What is it about someone telling you to be nice that makes you want to punch them in the face? We’ve all been there — making fun of someone for something they did, hating a girl because she’s prettier than you. It seems that we do these things instinctually, automatically pushing other people down on the social ladder to make ourselves seem higher. And maybe it is automatic and evolved and instinctual, or whatever, but I don’t care about any of that crap. It’s still messed up.

We surround ourselves with people we call our friends, but complain about them to our other friends behind their backs. We live in a time where we avert our eyes when walking past people we don’t know. Maybe we’ll glance at them (only to avert as soon as they start looking at us), but we don’t greet them — say, “hello, how are you?” and smile and wish them on their merry way. Why not do this? You can all think back to the last time a stranger smiled at you — made you want to smile back, right? An instant new friend you’ve just made! Wonderful. But, unless on vacation, we just aren’t like that very much, even though it’s drilled into our heads from the moment we are born: play nice, share, be kind, etc., etc. But we just aren’t. We don’t share. We constantly look for ways to exploit others and further our own motives, whether it’s sneaking the last of your roommate’s leftover pizza or the last of the alcohol at the party.

This kind of thinking is most easily done when the evils we do can’t be traced back to us. This is most commonly and easily done on the Internet, where anonymity rides strong. If we can comment without it reflecting back to us, we can say whatever we want. We can be as nasty and horrible as we can be — we’ve all been the Internet ‘troll,’ online and off. In a classic social psychology study on deindividuation, trick-or-treating children who were given the opportunity to steal extra pieces from a “take one” bucket on a porch took more when they were wearing a mask, less when not wearing a mask and even less when not wearing a mask and when a mirror was behind the bucket, so they could see themselves taking candy. Adding the mirror removed the children from their ingrained selfishness, allowing them to see themselves from another’s perspective.

Why does this happen? We treat others not as they deserve to be treated, but as if they’re playing an auxiliary role in the epic that is our life. Their goals and wishes are not as important as mine! you rightly think. How could they be? Your thoughts and hopes are so central, so immediate.
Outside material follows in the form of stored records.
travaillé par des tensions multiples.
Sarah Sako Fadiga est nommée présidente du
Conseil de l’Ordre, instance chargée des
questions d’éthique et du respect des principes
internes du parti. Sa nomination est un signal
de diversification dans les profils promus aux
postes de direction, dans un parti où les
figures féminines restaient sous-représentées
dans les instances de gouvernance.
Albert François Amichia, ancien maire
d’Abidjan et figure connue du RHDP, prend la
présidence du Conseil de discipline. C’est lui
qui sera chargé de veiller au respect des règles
Maybe if we could stay cognizant of the fact that the self we portray to others is a mere veneer of who we really are to ourselves, and that every single other person is living a life as complex and confusing as our own, maybe we could learn to be a little more tolerant of other peoples’ stupidity.

Whatever you may think, dear reader, this column isn’t about your stupidity. It’s about ignorance and trying to live a better, more effective, more efficient and happier life. It’s about being open to what you may or may not be doing wrong and deciding whether or not you want to change yourself (for the better, obviously). We all are living a troubled, complex and difficult life, whether or not it seems so on the outside. And because we can never pierce through that shell into each other’s troubled existences, it should become increasingly apparent that we should just do our best to be kind, to everybody — except that damn person trying to pay in exact change in front of me at Cuca’s. Asshole.

Daily Nexus columnist Kevin Ferguson wears a mask every Halloween.